Entertainment
The Most Insane ‘Catdog’ Fan Theory Turns Your Favorite Cartoon Into A Dystopia
Leave your skepticism at the door, because the most insane CatDog fan theory isn't terribly logical but then neither was a show about a conjoined cross-species twin hybrid. Facebook user Nick Montgomery offers a pretty abstract explanation for how the twins came to be born: namely, that CatDog was the product of a nuclear accident similar to what took place at Chernobyl in 1986 and is "a mutated creature... infected and fused together by the radiation. He argues that this same mutation is what allows the creature to stretch in ways you don't normally see mammals' bodies behaving. But there are other clues in this theory that they're living in some sort of post-apocalyptic backdrop.
Montgomery points to the urban deprivation viewers seen in the opening credits (and the rest of the series) and the fact the city is almost deserted, stressing how the streets are covered in trash and the buildings often look like they haven't been lived in. The Facebook user references Season 2 Episode 6, "Work Force," in which the intrepid duo work at a factory owned by Rancid Rabbit and it's shown that "the water is being polluted with runoff with this green sludge." Clearly, normal health and safety rules don't apply to this city.

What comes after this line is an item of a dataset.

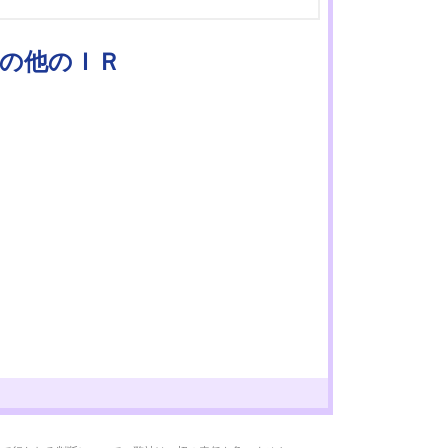
その他のＩＲ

According to the sinister theory, not everything is what it seems. Montgomery argues that both Lola (the bird with an interest in zoology) and Rancid Rabbit are human beings in hazardous material suits, who both live in Nearburg for their careers. Lola isn't CatDog's neighbor by chance, but moved next to the twins "to monitor their new lifestyle and survival skills." And he argues that Rancid Rabbit's ears aren't real, but are the radio part of the suit:
"It's shown that it's a radio because he sometimes talks to himself and has a hard time hearing sometimes. In a few episode you hear him yell 'Huh?' or 'What?'"
The green rabbit is in town as a scavenger to profit from the disaster, and the theory argues that this is supported by the work he engages in, with "Rabbit... always trying to make money or hold power over the citizens of Nearburg."
Sure, the theory needs a little fine-tuning. But it does pose a convincing explanation for three key questions: why Nearburg is so dilapidated and empty, how CatDog came to be stuck together, and, most importantly, how the heck the twins poop. Montgomery claims for the final question that "since the radiation has fused them together, the reproductive and waste disposal organs are gone," citing the fact that when one of them eats, the other spits out the waste (as seen in the opening credits, when Dog spits out Cat's hairball).
If there was any reason to marathon your way back through your favorite '90s cross-species series, this is it.